GKE Sandbox

Autopilot Standard

This document describes how GKE Sandbox protects the host kernel on your nodes when containers in the Pod execute unknown or untrusted code. This document assumes that you know about the following:

gVisor, the open source project that GKE Sandbox uses.

This document is for Security specialists to learn about the benefits of GKE Sandbox. To learn more about common roles and example tasks that we reference in Google Cloud content, see Common GKE user roles and tasks.

You can use GKE Sandbox when you run multi-tenant clusters because software-as-a-service (SaaS) providers often execute unknown code submitted by their users. GKE Sandbox is also a useful defense-in-depth measure for running high-value containers.

To learn how to enable and use GKE Sandbox, see Configure GKE Sandbox.

Overview

GKE Sandbox provides an extra layer of security to prevent untrusted code from affecting the host kernel on your cluster nodes. Before discussing how GKE Sandbox works, it's useful to understand the nature of the potential risks it helps mitigate.

A container runtime such as containerd provides some degree of isolation between the container's processes and the kernel running on the node. However, the container runtime often runs as a privileged user on the node and has access to most system calls into the host kernel.

Potential threats

Multi-tenant clusters and clusters whose containers run untrusted workloads are more exposed to security vulnerabilities than other clusters. Examples include SaaS providers, web-hosting providers, or other organizations that allow their users to upload and run code. A flaw in the container runtime or in the host kernel could allow a process running within a container to "escape" the container and affect the node's kernel, potentially bringing down the node.

The potential also exists for a malicious tenant to gain access to and exfiltrate another tenant's data in memory or on disk, by exploiting such a defect.

Finally, an untrusted workload could potentially access other Google Cloud services or cluster metadata.

How GKE Sandbox mitigates potential threats

gVisor is a userspace re-implementation of the Linux kernel API that does not need elevated privileges. In conjunction with a container runtime such as containerd , the userspace kernel re-implements the majority of system calls and services them on behalf of the host kernel. Direct access to the host kernel is limited. See the gVisor architecture guide for detailed information about how this works. From the container's point of view, gVisor is nearly transparent, and does not require any changes to the containerized application.

When you request GKE Sandbox in a Pod in Autopilot clusters, GKE runs that Pod in a sandbox. In GKE Standard, if you enable GKE Sandbox on nodes, all Pods that run on those nodes run in sandboxes.

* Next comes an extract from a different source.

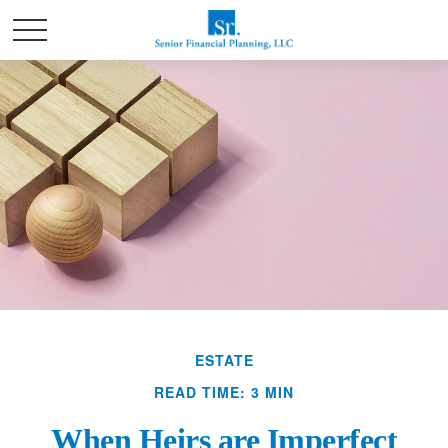
ESTATE
READ TIME: 3 MIN
When Heirs are Imperfect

Each sandbox uses its own user space kernel. With this in mind, you can make decisions about how to group your containers into Pods, based on the level of isolation you require and the characteristics of your applications.

GKE Sandbox is an especially good fit for the following types of applications. See Limitations for more information to help you decide which applications to sandbox.

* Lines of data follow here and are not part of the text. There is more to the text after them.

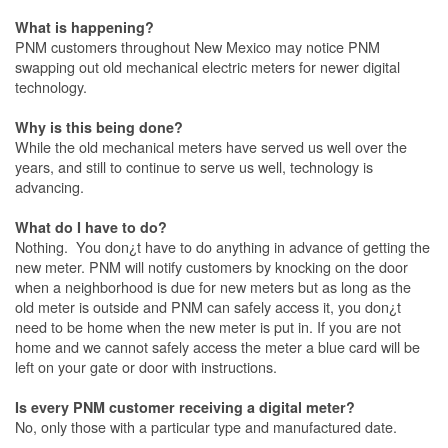
What is happening?
PNM customers throughout New Mexico may notice PNM
swapping out old mechanical electric meters for newer digital
technology.
Why is this being done?
While the old mechanical meters have served us well over the
years, and still to continue to serve us well, technology is
advancing.
What do I have to do?
Nothing. You don¿t have to do anything in advance of getting the
new meter. PNM will notify customers by knocking on the door
when a neighborhood is due for new meters but as long as the
old meter is outside and PNM can safely access it, you don¿t
need to be home when the new meter is put in. If you are not
home and we cannot safely access the meter a blue card will be
left on your gate or door with instructions.
Is every PNM customer receiving a digital meter?
No, only those with a particular type and manufactured date.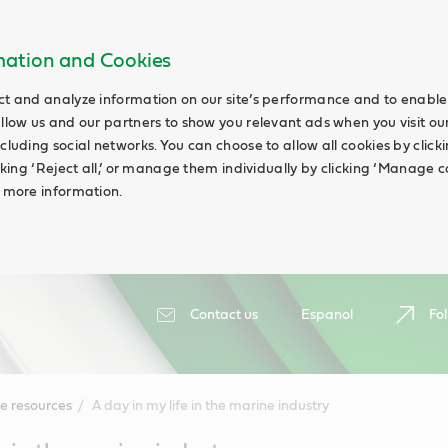
rmation and Cookies
ct and analyze information on our site’s performance and to enable 
allow us and our partners to show you relevant ads when you visit our
cluding social networks. You can choose to allow all cookies by clicking
icking ‘Reject all,’ or manage them individually by clicking ‘Manage c
d more information.
Contact us
Espanol
Fol
e resources
A day in my life in the marine industry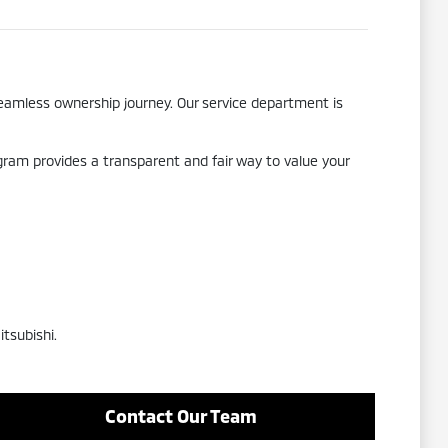
seamless ownership journey. Our service department is
ogram provides a transparent and fair way to value your
tsubishi.
Contact Our Team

Untrusted or third-party applications using runtimes such as Rust, Java, Python, PHP, Node.js, or Golang
Web server front-ends, caches, or proxies
Applications processing external media or data using CPUs
Machine-learning workloads using CPUs
CPU-intensive or memory-intensive applications

AI/ML workloads or services often demand faster deployment to production. gVisor is designed to protect against entire classes of common linux vulnerabilities. With GKE Sandbox, you can raise your security posture on GPU and TPU intensive workloads without major changes to you code. Key usecases where GKE Sandbox fits well are common to AI/ML workloads:

GPU & TPU intensive workloads.
Services that accept and run untrusted user code.
Services that process arbitrary user inputs.
Workloads that process large third-party datasets and models.
Applications that use third-party libraries.

Learn more about the design and security of accelerator access, see gVisor's GPU and TPU guides.

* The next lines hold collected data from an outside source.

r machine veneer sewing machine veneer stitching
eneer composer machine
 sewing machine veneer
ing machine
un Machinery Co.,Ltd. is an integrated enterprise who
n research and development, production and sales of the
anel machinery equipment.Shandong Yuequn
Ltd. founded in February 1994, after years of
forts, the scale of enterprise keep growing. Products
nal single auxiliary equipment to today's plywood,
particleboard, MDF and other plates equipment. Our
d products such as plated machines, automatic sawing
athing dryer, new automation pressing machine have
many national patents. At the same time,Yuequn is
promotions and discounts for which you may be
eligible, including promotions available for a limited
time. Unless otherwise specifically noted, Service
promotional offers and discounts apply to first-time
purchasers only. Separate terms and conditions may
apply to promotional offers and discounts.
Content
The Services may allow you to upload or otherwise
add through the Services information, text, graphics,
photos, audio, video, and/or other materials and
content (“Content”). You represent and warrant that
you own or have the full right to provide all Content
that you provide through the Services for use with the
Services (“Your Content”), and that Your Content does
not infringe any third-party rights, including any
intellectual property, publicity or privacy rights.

Additional security recommendations

When using GKE Sandbox, we recommend that you also follow these recommendations:

Specify resource limits on all containers running in a sandbox. This protects against the risk of a defective or malicious application starving the node of resources and negatively impacting other applications or system processes running on the node.
If you are using Workload Identity Federation for GKE, block cluster metadata access using Network Policy to block access to 169.254.169.254. This protects against the risk of a malicious application accessing information to potentially private data like project ID, node name and zone. Workload Identity Federation for GKE is always enabled in GKE Autopilot clusters.

Limitations

GKE Sandbox works well with many applications, but not all. This section provides more information about the current limitations of GKE Sandbox.

GPUs in GKE Sandbox

In GKE version 1.29.2-gke.1108000 and later, GKE Sandbox supports the use of NVIDIA GPUs.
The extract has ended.